I've no idea what my ex is doing these days as I've cut him from my life completely, which is what you need to do when you're able to get away from this job. It doesn't matter what he does in the future, only what you do. He doesn't deserve your headspace.

I'm so sorry you went through that, can I ask you a question? Now bear in mind this is from my headspace ok. But if they can have an affair with a much younger woman, does that not mean it's just because younger women will always be better? I'm so sorry to ask that I'm just trying to understand.

OP posts:
BetterOffNow · 12/09/2025 10:11

YourBrickTiger · 12/09/2025 10:05

I'm so sorry you went through that, can I ask you a question? Now bear in mind this is from my headspace ok. But if they can have an affair with a much younger woman, does that not mean it's just because younger women will always be better? I'm so sorry to ask that I'm just trying to understand.

No problem, ask away!
He thought that a younger woman would be better but in reality once the novelty of their relationship wore off he cheated on her and there went that relationship.
I've learned that loving someone does not mean they HAVE to love you back the same. If they do it's great, but if they don't then it's time to cut the threads which bind you to them and move on and learn to love yourself.
That way you're happy single, and if someone comes along who is worthy of your love and adds to your happiness it's the icing on an already yummy cake😊

TheAverageJoanne · 12/09/2025 10:23

YourBrickTiger · 12/09/2025 10:05

I'm so sorry you went through that, can I ask you a question? Now bear in mind this is from my headspace ok. But if they can have an affair with a much younger woman, does that not mean it's just because younger women will always be better? I'm so sorry to ask that I'm just trying to understand.

How can younger women be better? Better than who? In what context? Is Sabrina Carpenter better than Kylie Minogue for example?

Guys like that who think like that are shallow and misogynistic.

YourBrickTiger · 12/09/2025 10:26

BetterOffNow · 12/09/2025 10:11

No problem, ask away!
He thought that a younger woman would be better but in reality once the novelty of their relationship wore off he cheated on her and there went that relationship.
I've learned that loving someone does not mean they HAVE to love you back the same. If they do it's great, but if they don't then it's time to cut the threads which bind you to them and move on and learn to love yourself.
That way you're happy single, and if someone comes along who is worthy of your love and adds to your happiness it's the icing on an already yummy cake😊

Thank you for answering that for me.
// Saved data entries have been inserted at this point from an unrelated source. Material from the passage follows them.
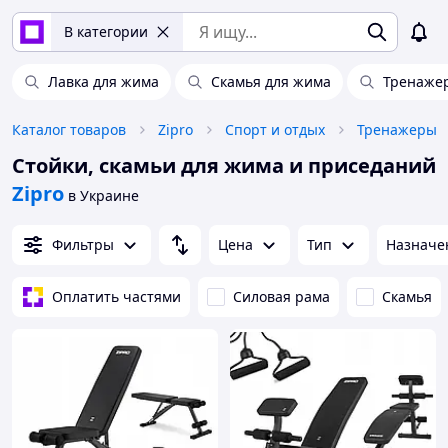
В категории
Лавка для жима
Скамья для жима
Тренажер
Каталог товаров
Zipro
Спорт и отдых
Тренажеры
Стойки, скамьи для жима и приседаний
Zipro
в Украине
Фильтры
Цена
Тип
Назначе
Оплатить частями
Силовая рама
Скамья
I appreciate it. I'm afraid I just don't understand people at all.

He's left me feeling there's not much to love see. He said I was 'clingy' that I 'pick pick pick' at everything, that he 'can't cope with my love' that I was 'only a fuck' that he 'liked women from this certain part of Asia' that 'ladyboys had given him a lob on' that he had the nicest penis women he'd been with had ever seen, that I 'freaked him out'. He told my colleagues he was 'hiding in the toilets' from me and that he was deliberately packing up his car ahead of time to leave work so he didn't have to see me. He also announced to my colleagues that he was 'just going to stop speaking' to me. This was all because he knew how I felt and after he had told me I was his soulmate and that he couldn't wait to see how people would react when they found out we'd been together for 'x amount of months'. He then kept shouting at me, 'we are colleagues only'. Talk about a head melt.

So yes, he's made me feel there isn't a whole lot there to love. I loved him, deeply, but I wasn't a stalker, wasn't a bother, gave him space etc. Only to end up being referred to as Baby Reindeer.

OP posts:
YourBrickTiger · 12/09/2025 10:27

TheAverageJoanne · 12/09/2025 10:23

How can younger women be better? Better than who? In what context? Is Sabrina Carpenter better than Kylie Minogue for example?

Guys like that who think like that are shallow and misogynistic.

Edited

Their bodies. I remember when he went into my social media he brought up all the photos of me when I was 20 and said 'oh I bet your tits were really pert then'.

OP posts:
Bittenonce · 12/09/2025 10:32

YourBrickTiger · 12/09/2025 09:31

Would it be someone who wakes up and thinks why am I with this fat cow? No?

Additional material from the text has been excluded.